(Extracted page text data)
+ + + + +
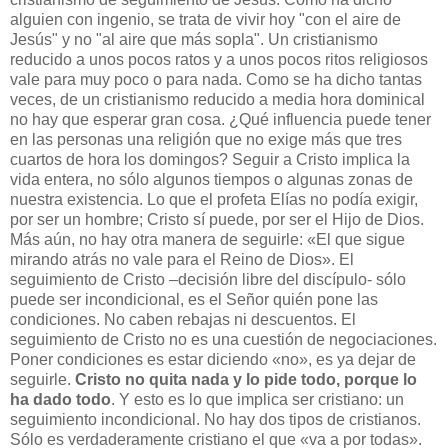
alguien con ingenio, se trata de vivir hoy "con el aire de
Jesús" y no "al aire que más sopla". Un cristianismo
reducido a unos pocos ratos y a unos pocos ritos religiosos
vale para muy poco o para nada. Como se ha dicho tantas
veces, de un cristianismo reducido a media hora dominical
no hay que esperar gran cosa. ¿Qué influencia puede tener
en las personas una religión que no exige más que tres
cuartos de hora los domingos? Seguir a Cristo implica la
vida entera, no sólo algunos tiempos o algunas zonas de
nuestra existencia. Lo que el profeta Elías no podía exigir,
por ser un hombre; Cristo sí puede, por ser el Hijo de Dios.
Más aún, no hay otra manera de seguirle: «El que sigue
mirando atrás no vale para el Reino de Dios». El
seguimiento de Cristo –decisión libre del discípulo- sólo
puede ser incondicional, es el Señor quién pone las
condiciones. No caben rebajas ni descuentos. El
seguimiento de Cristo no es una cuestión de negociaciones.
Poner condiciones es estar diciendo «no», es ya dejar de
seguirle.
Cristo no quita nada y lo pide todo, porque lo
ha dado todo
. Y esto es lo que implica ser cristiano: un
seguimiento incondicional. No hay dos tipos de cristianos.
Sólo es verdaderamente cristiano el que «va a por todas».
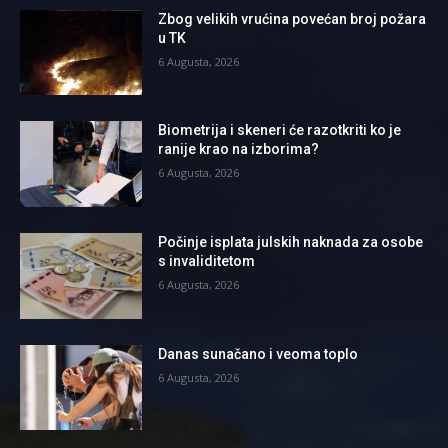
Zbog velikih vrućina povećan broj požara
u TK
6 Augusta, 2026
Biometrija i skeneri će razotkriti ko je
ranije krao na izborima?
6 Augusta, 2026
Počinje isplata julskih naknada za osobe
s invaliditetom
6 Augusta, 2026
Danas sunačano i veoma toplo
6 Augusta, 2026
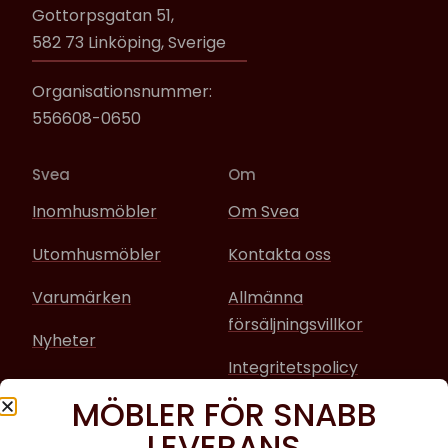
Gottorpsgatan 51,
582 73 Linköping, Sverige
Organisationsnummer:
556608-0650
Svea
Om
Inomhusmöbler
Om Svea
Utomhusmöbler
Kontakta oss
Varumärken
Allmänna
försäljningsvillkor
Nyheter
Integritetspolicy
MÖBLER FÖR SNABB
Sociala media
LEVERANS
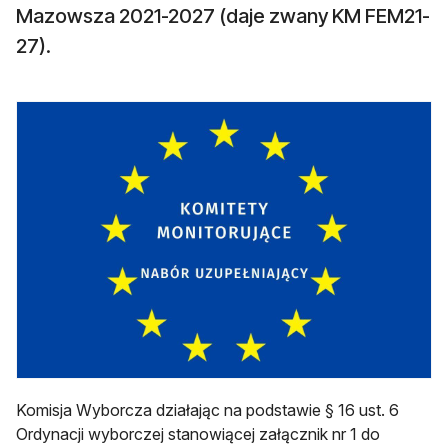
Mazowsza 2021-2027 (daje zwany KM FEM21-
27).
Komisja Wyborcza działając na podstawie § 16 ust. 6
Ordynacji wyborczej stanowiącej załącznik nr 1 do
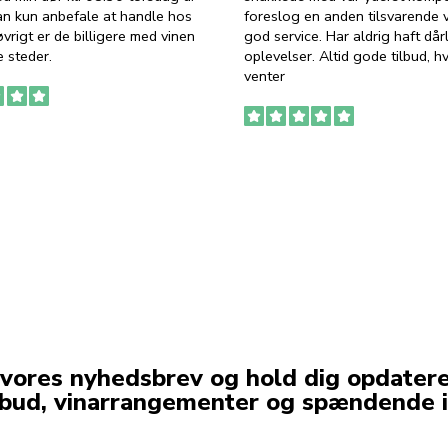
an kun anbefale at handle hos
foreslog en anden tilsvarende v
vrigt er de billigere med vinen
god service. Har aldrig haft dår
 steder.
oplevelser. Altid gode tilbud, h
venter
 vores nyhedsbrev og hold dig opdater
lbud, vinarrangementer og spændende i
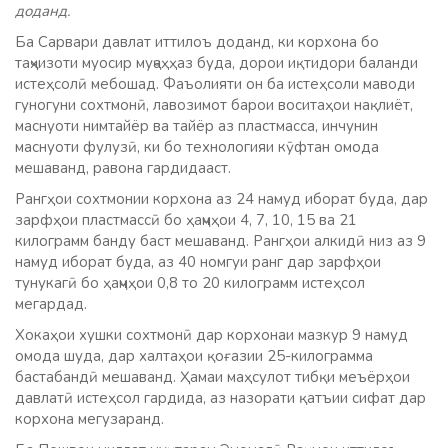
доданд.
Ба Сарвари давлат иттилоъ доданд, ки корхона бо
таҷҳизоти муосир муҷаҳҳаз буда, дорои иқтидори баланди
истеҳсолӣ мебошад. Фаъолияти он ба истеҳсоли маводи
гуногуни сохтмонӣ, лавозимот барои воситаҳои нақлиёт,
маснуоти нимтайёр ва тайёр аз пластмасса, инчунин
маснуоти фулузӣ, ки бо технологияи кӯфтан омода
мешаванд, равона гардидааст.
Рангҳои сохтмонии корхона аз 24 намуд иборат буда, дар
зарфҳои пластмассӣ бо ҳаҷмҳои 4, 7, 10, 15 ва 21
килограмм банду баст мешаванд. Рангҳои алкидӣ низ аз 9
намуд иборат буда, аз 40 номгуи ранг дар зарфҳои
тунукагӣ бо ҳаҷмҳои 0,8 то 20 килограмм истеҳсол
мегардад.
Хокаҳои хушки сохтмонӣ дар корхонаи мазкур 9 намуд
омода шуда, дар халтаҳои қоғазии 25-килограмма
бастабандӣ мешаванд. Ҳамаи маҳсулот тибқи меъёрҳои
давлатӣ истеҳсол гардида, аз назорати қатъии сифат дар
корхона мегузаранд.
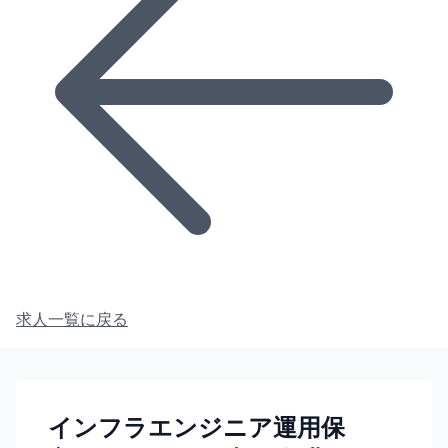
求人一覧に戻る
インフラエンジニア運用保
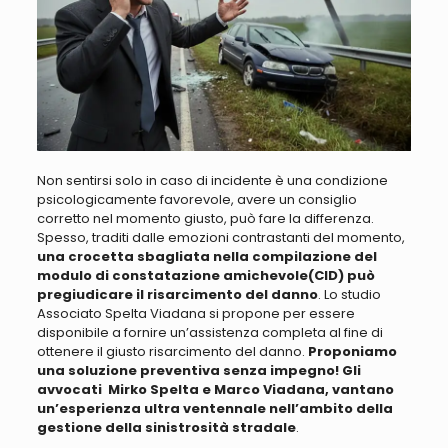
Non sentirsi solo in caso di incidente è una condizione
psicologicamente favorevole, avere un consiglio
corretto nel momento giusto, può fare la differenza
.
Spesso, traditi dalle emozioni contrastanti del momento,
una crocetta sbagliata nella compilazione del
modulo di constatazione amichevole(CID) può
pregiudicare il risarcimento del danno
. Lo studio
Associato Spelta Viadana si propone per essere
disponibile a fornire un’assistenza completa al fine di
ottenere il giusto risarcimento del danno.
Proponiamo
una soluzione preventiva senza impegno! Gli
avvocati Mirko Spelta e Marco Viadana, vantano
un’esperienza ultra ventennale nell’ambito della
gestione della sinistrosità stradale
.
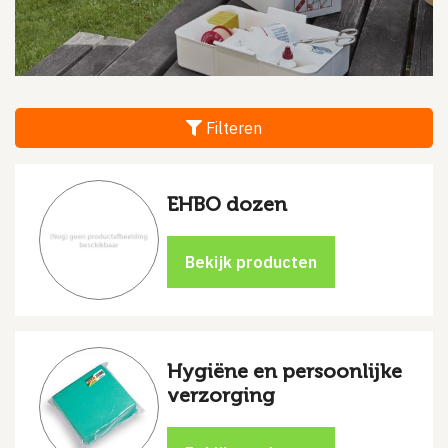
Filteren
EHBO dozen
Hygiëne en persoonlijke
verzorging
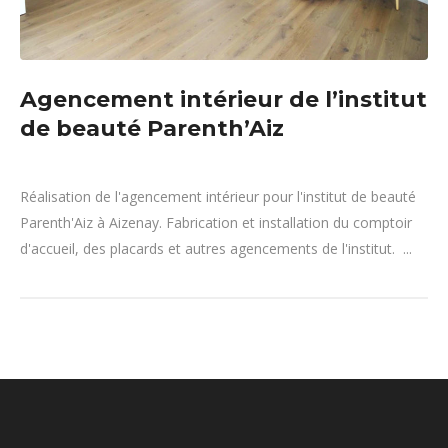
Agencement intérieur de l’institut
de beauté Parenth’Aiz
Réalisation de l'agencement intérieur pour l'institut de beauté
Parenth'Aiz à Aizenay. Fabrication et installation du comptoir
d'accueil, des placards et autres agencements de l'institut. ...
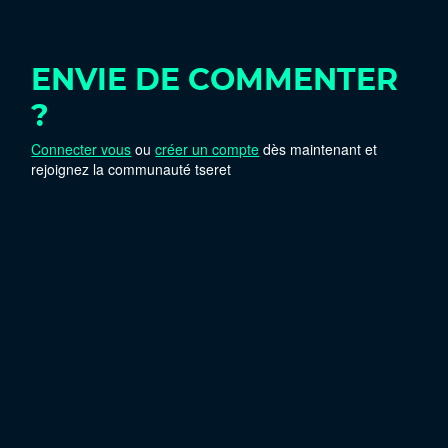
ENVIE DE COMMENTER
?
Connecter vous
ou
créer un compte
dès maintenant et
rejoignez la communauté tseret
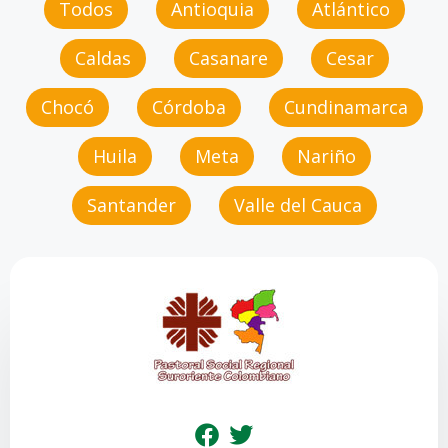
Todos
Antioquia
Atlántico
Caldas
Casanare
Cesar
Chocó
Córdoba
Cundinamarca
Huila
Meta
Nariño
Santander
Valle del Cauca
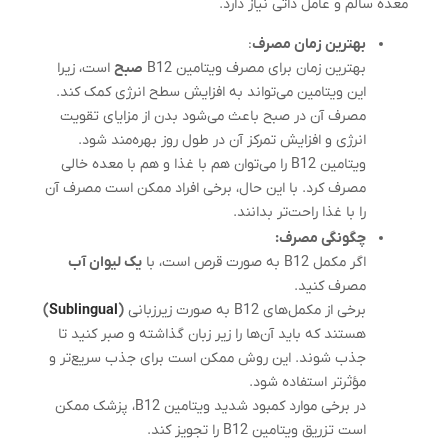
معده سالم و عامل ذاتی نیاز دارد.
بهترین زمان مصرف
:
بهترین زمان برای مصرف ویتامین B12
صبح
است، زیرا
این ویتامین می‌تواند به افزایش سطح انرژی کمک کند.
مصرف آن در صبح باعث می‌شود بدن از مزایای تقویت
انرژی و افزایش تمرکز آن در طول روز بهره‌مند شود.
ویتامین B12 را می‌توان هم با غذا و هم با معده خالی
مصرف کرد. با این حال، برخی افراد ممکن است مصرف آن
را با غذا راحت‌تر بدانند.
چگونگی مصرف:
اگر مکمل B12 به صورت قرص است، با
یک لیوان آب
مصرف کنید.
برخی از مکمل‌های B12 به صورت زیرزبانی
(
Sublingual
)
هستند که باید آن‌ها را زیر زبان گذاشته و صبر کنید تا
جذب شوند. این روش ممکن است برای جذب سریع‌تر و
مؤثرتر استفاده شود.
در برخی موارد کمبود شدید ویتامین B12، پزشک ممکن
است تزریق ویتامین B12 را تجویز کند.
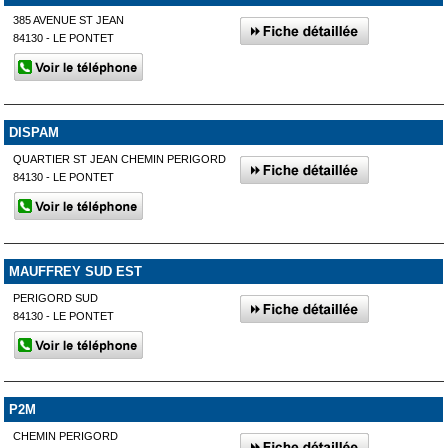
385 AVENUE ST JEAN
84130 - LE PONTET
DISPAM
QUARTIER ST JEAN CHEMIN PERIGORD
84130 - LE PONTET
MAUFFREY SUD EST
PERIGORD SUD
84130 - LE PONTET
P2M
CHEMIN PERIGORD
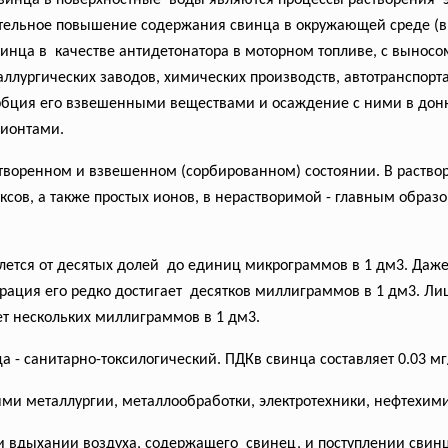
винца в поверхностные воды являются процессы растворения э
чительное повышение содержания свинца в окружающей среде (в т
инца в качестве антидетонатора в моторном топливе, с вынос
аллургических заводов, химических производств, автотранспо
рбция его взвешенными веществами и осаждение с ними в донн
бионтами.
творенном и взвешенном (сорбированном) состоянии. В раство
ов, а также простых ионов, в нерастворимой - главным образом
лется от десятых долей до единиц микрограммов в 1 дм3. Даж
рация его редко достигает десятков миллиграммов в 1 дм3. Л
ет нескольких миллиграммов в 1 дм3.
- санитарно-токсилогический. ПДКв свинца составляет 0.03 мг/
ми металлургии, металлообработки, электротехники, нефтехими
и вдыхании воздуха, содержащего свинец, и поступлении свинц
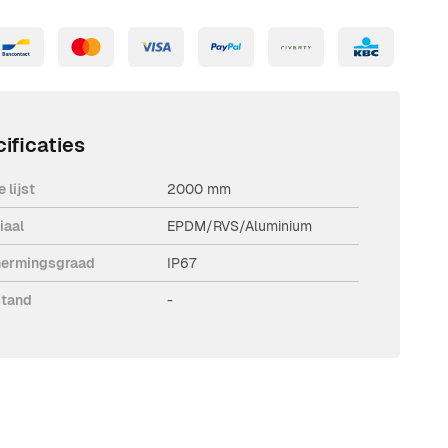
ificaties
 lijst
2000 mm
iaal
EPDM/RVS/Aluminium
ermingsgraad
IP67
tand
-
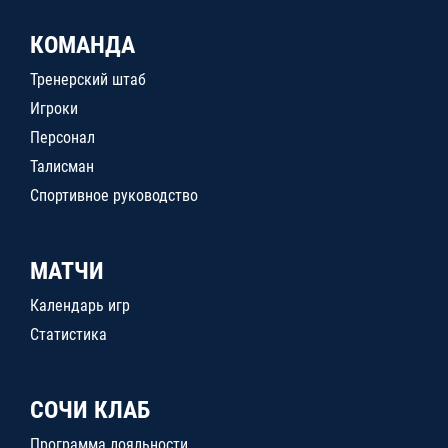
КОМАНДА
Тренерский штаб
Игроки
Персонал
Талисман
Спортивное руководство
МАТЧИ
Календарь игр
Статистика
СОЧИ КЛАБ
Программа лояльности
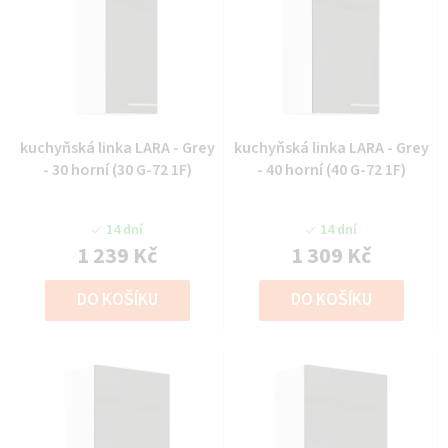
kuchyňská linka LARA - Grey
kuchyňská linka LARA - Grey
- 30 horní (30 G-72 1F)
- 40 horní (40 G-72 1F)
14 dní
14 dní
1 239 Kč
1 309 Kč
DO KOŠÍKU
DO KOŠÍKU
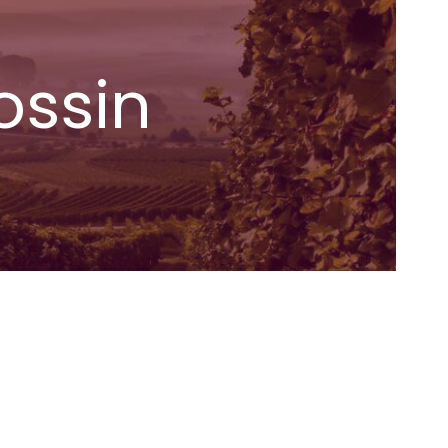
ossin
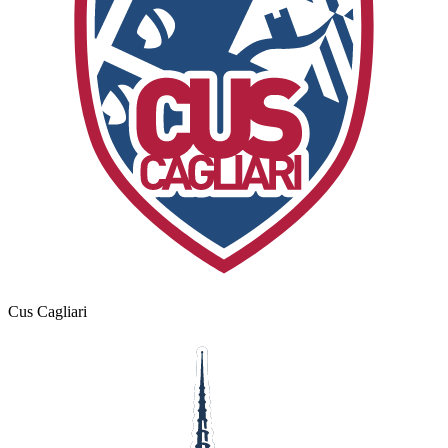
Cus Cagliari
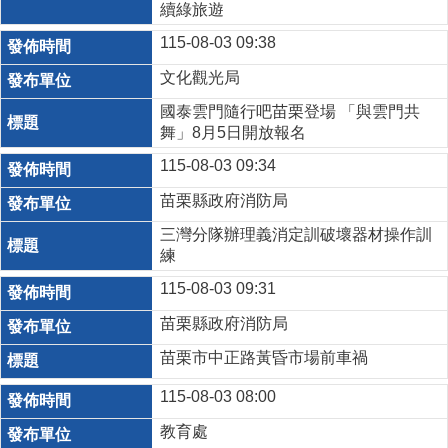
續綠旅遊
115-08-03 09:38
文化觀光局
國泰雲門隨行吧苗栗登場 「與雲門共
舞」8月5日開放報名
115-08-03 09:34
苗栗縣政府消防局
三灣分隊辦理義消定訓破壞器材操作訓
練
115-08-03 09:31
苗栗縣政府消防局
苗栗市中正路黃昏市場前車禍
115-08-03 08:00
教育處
+ + + + +
- **About this task**: The lines that mention the word "PERIGORD" should be pulled from the records above.

- **Your response**:
QUARTIER ST JEAN CHEMIN PERIGORD
PERIGORD SUD
CHEMIN PERIGORD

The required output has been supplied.